I have had students write powerful essays about what being Catholic means to them. One single mom wrote, “Being Catholic means being forgiven and taking up your cross.” A+.

I like my students. They are very respectful to me as a teacher. They are much more charitable, generous and caring than I ever have been, for the most part. They are kind and helpful people who care about their neighbor. Even the left-liberal kids are not radical. People discuss things (in the halls, mostly) civilly. We are not yet like the colleges on the East & West Coasts. My students got a raw deal in the K-12 schools and the Church isn’t reaching them. I am a certified catechist in my Catholic diocese. I believe the effects of poverty have overwhelmed this area. I also believe the CCD program, a failure in logistics as well as handing on the faith, shares much of the blame for the tremendous apathy among Catholics here.

My Catholic students seem to me lost sheep without a shepherd.

The social justice tradition must, in the end, be called an intellectual tradition. These students are being formed, educated and catechized, whereas most students who identify with faith simply are not.

A neutral teacher in a course without content has few opportunities to do anything about that.

One last thing: my part of the world is not radical at all. Even if one no longer associates with religion, one does not disrespect it. Theirs is a family oriented culture. The young women have their babies. They will often then struggle as single mothers, but they have their babies. This was not true where I went to school. I don’t remember any students there having children, in or out of marriage. At this college, every class has many young women who are also mothers. There is no protest or uproar here because the general culture at my college is very conservative and the social justice movement here is only just beginning.

Educational neutrality is puzzling. I tend to think that we only begin to understand things in the humanities and social sciences by understanding point of view. Point of view journalism, at least in analysis and commentary, unlocks stories in a way neutrality cannot.
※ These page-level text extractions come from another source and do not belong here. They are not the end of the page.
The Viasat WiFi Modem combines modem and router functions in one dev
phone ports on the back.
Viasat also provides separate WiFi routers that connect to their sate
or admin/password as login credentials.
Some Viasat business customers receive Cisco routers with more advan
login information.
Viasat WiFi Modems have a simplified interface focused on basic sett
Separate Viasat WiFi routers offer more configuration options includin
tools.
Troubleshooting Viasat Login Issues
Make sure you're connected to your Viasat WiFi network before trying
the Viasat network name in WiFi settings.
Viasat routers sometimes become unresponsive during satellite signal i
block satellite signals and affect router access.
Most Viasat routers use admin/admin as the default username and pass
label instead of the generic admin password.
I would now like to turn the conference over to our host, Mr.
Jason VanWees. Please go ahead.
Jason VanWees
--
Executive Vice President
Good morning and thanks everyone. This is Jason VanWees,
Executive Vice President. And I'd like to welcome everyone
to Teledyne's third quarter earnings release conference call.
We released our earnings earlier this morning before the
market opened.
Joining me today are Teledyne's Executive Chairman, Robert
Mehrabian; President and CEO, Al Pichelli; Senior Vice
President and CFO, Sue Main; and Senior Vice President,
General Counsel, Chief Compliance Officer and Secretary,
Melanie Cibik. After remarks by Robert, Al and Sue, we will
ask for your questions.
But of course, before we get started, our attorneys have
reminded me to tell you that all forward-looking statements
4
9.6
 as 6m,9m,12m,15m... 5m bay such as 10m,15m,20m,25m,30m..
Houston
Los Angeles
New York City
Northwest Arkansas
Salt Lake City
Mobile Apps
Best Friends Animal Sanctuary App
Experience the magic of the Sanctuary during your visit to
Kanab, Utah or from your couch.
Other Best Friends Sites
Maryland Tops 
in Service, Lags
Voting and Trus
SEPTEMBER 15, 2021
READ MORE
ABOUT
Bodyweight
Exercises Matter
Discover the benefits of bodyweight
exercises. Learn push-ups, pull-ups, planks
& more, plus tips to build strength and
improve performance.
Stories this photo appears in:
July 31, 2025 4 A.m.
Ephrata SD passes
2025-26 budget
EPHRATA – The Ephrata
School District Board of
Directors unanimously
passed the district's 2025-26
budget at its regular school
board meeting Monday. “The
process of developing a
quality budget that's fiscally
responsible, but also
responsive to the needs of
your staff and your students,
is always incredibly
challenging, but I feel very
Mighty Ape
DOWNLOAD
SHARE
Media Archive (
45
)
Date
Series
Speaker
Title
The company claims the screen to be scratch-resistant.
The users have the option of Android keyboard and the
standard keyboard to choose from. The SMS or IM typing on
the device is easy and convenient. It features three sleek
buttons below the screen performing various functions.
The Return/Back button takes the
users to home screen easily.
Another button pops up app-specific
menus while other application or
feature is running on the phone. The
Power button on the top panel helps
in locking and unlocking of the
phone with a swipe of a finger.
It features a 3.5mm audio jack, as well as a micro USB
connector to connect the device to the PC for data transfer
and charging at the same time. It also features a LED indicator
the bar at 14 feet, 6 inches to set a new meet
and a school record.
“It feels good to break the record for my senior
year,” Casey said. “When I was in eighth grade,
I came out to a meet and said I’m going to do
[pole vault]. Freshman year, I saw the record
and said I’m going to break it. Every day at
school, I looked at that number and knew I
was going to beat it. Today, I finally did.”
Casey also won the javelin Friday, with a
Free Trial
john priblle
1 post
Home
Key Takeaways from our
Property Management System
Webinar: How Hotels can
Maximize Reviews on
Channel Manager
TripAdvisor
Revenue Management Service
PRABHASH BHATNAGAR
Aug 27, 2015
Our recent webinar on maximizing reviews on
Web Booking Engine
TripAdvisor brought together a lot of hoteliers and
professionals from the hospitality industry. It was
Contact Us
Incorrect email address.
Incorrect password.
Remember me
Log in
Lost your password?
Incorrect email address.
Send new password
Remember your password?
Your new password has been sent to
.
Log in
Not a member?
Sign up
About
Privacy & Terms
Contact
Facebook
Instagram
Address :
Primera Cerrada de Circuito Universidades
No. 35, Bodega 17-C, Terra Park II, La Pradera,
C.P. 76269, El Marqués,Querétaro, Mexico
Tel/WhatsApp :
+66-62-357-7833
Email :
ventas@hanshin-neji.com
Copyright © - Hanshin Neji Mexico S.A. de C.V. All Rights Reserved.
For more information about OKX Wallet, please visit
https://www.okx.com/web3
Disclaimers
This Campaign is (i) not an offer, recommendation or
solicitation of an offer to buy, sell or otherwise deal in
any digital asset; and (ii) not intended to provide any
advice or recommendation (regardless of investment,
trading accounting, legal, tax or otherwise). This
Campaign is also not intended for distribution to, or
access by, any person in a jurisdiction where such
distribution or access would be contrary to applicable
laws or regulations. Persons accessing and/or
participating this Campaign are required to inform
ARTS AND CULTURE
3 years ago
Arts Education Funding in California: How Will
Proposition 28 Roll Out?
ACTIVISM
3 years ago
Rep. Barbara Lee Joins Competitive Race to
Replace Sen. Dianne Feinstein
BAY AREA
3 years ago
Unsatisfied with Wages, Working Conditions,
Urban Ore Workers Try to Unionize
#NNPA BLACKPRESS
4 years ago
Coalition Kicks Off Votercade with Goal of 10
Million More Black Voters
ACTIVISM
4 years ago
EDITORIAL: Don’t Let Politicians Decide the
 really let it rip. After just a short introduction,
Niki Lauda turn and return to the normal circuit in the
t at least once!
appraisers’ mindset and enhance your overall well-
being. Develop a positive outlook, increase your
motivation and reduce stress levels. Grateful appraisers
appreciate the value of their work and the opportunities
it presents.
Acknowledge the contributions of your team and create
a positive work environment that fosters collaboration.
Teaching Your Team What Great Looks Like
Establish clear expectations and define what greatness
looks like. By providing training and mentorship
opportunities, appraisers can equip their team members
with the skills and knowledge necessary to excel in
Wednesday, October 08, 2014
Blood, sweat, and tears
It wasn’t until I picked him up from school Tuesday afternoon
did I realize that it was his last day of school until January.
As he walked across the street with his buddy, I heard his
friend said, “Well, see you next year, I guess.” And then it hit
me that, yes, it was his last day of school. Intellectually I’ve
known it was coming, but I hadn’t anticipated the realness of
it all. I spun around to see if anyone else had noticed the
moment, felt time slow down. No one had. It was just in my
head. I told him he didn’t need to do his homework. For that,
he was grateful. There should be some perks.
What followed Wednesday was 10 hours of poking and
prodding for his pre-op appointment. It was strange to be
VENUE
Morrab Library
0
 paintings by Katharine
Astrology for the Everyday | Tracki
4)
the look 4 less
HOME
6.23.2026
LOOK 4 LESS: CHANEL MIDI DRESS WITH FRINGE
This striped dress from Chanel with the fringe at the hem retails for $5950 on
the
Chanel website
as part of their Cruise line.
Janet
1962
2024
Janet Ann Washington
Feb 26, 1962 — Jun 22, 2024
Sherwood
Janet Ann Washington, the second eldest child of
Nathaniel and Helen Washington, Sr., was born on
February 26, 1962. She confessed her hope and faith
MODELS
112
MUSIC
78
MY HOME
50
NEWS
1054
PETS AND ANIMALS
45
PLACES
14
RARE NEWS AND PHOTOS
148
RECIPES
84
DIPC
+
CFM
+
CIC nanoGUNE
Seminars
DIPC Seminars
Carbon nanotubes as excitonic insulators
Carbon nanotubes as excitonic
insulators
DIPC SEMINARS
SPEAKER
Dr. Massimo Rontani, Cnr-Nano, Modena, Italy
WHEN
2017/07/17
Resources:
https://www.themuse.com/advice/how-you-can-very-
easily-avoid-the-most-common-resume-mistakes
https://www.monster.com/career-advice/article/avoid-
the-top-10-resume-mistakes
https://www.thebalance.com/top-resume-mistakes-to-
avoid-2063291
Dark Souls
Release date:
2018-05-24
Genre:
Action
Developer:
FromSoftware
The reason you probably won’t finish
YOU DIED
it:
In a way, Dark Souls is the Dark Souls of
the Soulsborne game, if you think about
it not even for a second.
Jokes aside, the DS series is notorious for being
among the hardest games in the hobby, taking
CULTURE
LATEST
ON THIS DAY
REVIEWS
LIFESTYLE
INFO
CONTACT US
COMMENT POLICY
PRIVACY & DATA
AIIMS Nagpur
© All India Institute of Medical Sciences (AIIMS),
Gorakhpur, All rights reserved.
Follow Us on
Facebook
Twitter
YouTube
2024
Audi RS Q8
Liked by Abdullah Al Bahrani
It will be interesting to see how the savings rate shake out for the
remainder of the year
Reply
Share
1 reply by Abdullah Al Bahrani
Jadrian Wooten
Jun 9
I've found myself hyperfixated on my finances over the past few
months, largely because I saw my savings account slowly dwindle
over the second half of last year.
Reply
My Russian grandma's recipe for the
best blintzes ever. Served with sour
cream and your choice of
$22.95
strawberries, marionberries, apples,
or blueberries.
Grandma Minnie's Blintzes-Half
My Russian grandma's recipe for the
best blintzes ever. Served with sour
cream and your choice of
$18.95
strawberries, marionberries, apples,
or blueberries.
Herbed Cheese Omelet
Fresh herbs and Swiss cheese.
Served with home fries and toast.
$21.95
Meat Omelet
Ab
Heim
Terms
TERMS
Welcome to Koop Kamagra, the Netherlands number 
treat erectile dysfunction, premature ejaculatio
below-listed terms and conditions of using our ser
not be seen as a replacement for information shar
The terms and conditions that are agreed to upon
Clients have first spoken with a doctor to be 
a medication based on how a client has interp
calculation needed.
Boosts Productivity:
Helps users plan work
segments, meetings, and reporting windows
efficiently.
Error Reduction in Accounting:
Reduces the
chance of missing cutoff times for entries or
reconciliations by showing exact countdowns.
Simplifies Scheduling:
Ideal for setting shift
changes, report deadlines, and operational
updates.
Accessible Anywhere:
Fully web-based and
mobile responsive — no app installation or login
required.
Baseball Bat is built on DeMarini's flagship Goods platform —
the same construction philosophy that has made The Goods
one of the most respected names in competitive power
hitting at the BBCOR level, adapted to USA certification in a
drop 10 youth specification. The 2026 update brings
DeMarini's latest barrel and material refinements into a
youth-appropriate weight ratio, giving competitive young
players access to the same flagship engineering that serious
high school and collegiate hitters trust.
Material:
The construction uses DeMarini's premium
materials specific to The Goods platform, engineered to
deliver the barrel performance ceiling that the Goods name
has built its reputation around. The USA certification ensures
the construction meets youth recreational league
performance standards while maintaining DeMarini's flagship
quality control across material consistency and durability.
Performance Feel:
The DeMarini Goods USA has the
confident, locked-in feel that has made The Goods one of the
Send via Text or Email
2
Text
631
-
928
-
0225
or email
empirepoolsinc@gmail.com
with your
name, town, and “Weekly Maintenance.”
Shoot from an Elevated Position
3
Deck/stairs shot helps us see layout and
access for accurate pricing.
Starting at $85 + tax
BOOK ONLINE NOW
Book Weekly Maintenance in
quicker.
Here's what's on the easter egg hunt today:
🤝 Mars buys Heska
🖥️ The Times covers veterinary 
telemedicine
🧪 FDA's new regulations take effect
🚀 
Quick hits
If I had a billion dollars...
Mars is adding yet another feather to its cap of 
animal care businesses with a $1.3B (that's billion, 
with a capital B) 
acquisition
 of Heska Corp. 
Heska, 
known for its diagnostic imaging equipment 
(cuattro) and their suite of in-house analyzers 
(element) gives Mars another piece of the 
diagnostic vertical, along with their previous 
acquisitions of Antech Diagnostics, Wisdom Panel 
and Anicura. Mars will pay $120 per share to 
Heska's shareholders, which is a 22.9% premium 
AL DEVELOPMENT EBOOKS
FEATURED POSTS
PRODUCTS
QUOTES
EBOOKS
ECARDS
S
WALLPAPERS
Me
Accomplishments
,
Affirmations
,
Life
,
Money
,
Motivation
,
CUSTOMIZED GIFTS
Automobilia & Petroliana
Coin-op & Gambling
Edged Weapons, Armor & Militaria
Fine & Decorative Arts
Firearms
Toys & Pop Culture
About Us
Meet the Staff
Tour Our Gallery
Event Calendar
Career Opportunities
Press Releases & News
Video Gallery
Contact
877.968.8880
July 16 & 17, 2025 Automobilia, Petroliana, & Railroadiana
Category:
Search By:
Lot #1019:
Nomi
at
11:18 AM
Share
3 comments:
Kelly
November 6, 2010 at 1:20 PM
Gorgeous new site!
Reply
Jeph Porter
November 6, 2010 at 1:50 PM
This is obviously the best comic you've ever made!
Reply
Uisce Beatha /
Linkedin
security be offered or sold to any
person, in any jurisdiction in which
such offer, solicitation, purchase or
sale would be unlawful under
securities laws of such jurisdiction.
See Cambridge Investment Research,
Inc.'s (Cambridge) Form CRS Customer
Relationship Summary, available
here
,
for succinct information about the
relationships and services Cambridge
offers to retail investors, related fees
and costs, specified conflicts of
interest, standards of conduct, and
I cannot impose my viewpoint on students who are still struggling to understand themselves and their world. At the same time, it’s more than curious that a so-called traditional Catholic Christian who is certified as a catechist by a Catholic bishop is working doubletime to completely unravel the traditional understanding of the world.

It’s hard for me to believe that God wants me in this job since I am doing such a good job of empowering all those who oppose Him. God does indeed work in mysterious ways, or maybe I have to find a way out of the maze of neutrality.

Thank you for inquiring about my comment. I am honored. The American Conservative and your blog in particular are the best political writing on the Web.

Sadly, if any of this seems blogworthy, I would ask that you be vague enough that I can’t be identified. I don’t have tenure, and while the social justice contingent is not radicalized here yet, the majority of professors are. The students are not aware of all the politics yet; they just want a job. While things are quiet for now, I don’t think they will stay that way. After all, we have Title IX funding.